BACKGROUNDIn recent years endovascular implantable devices have been developed for treatment of aortic aneurysms. These devices are delivered to the treatment site through the vascular system of the patient rather than by open surgery. The devices include a tubular or cylindrical framework or scaffolding of one or more stents to which is secured a tubular shape of graft material such as woven Dacron, polyester polytetrafluoroethylene, or the like. The devices are initially reduced to a small diameter and placed into the leading or proximal end of a catheter delivery system whereafter the delivery system is inserted into the vascular system of the patient such as through a femoral incision. The leading end of the delivery system is maneuvered to the treatment site over a previously positioned guide wire. Through manipulation of a control system that extends to the proximal end of the catheter from the distal end of the system outside the patient, the implantable device can be deployed by holding the device at its location and withdrawing a surrounding sheath. The implantable device or stent graft can then self-expand or be expanded through the use of a balloon which is introduced with a stent graft introduction device. The stent graft becomes anchored into position in healthy wall tissue of the aorta, by barbs for example. The delivery system is then removed leaving the expandable device in position to treat an aneurysm in the aorta in a manner that channels all blood flow through the stent graft so that little to no blood flow enters the aneurysm. As a result, not only does the aneurysm no longer continue to grow and possibly rupture but the aneurysm actually begins to shrink and commonly disappears entirely.

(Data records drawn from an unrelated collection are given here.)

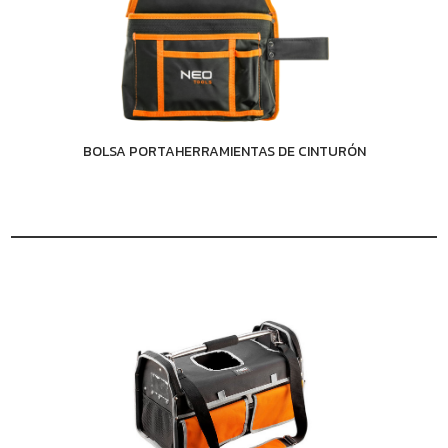
BOLSA PORTAHERRAMIENTAS DE CINTURÓN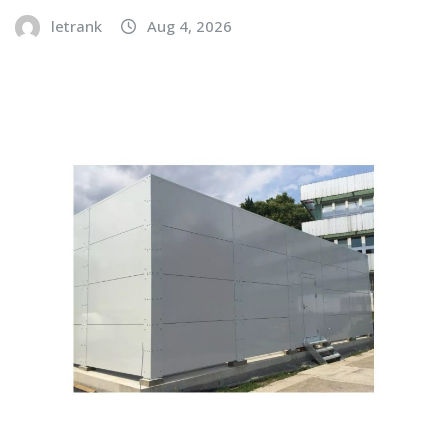
letrank
Aug 4, 2026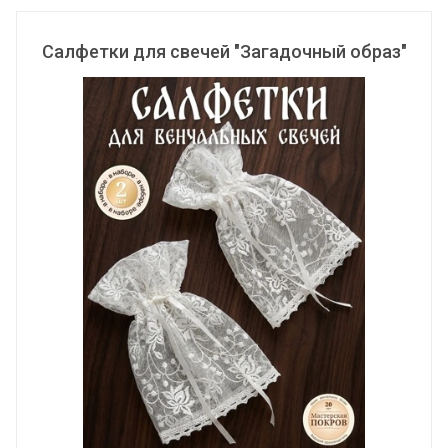
Салфетки для свечей "Загадочный образ"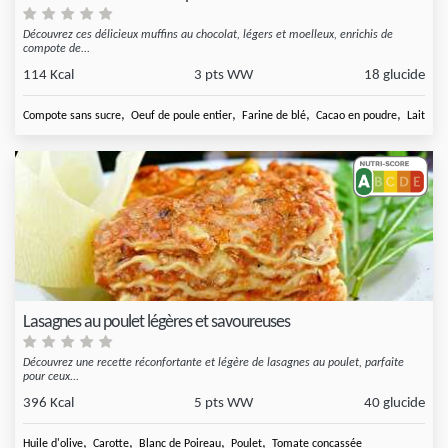
Découvrez ces délicieux muffins au chocolat, légers et moelleux, enrichis de
compote de...
114 Kcal
3 pts WW
18 glucide
,
,
,
,
Compote sans sucre
Oeuf de poule entier
Farine de blé
Cacao en poudre
Lait éc
Lasagnes au poulet légères et savoureuses
Découvrez une recette réconfortante et légère de lasagnes au poulet, parfaite
pour ceux...
396 Kcal
5 pts WW
40 glucide
,
,
,
,
Huile d'olive
Carotte
Blanc de Poireau
Poulet
Tomate concassée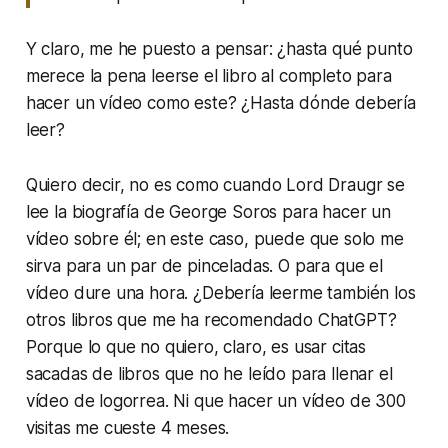
Y claro, me he puesto a pensar: ¿hasta qué punto
merece la pena leerse el libro al completo para
hacer un vídeo como este? ¿Hasta dónde debería
leer?
Quiero decir, no es como cuando Lord Draugr se
lee la biografía de George Soros para hacer un
vídeo sobre él; en este caso, puede que solo me
sirva para un par de pinceladas. O para que el
vídeo dure una hora. ¿Debería leerme también los
otros libros que me ha recomendado ChatGPT?
Porque lo que no quiero, claro, es usar citas
sacadas de libros que no he leído para llenar el
vídeo de logorrea. Ni que hacer un vídeo de 300
visitas me cueste 4 meses.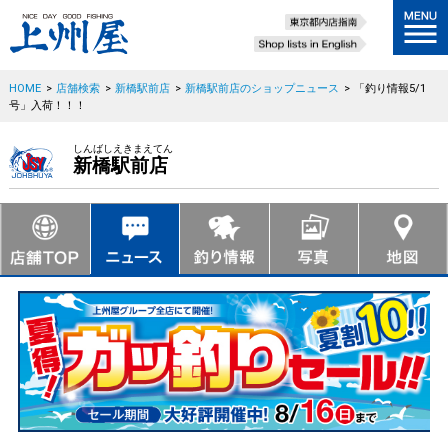
HOME
>
店舗検索
>
新橋駅前店
>
新橋駅前店のショップニュース
>
「釣り情報5/1
号」入荷！！！
しんばしえきまえてん
新橋駅前店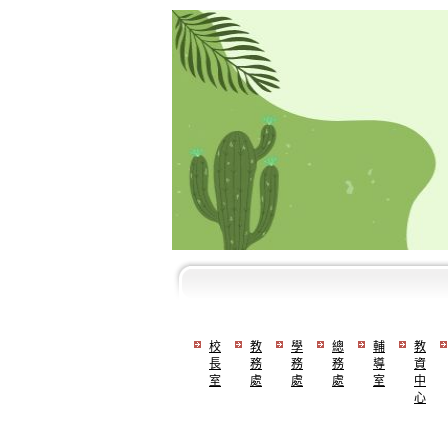
校
教
學
總
輔
教
長
務
務
務
導
資
室
處
處
處
室
中
心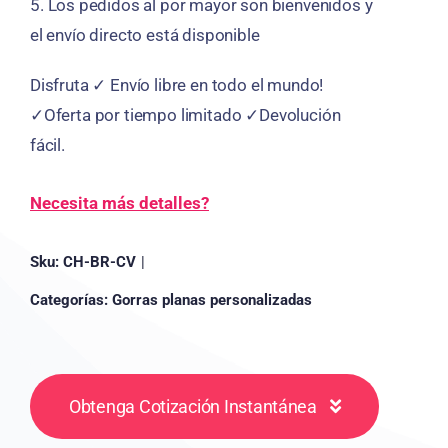
5.
Los pedidos al por mayor son bienvenidos y
el envío directo está disponible
Disfruta ✓ Envío libre en todo el mundo!
✓Oferta por tiempo limitado ✓Devolución
fácil.
Necesita más detalles?
Sku:
CH-BR-CV
|
Categorías:
Gorras planas personalizadas
Obtenga Cotización Instantánea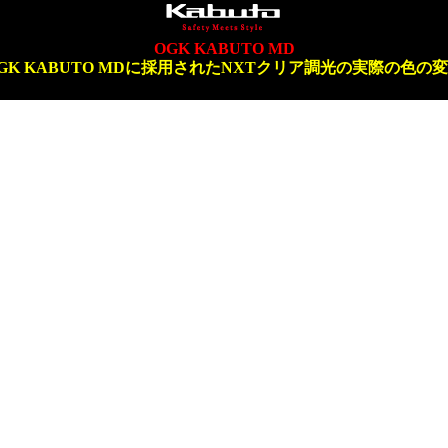
OGK KABUTO MD
GK KABUTO MDに採用されたNXTクリア調光の実際の色の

For treatment of thoracic aortic aneurysms in particular it is necessary to introduce the implantable device high up in the aorta and in a region of the aorta which is curved and where there can be strong blood flow.
In the thoracic aorta there are major branch vessels, the brachiocephalic, the left carotid, and the left subclavian. For treatment of an aneurysm in the region of the thoracic arch provision must be made for blood supply to continue to these arteries. For this purpose fenestrations may be provided into the wall of a stent graft in that region. Access is generally obtained to these fenestrations, to deploy side arms into the stent graft, via the left or right brachial arteries or less commonly via the left or right carotid arteries. Once into the thoracic arch via such an artery the fenestration in the stent graft must be catheterized. In some cases, it may be difficult to assemble one or more stent grafts in the thoracic aorta, particularly due to anatomical considerations involved.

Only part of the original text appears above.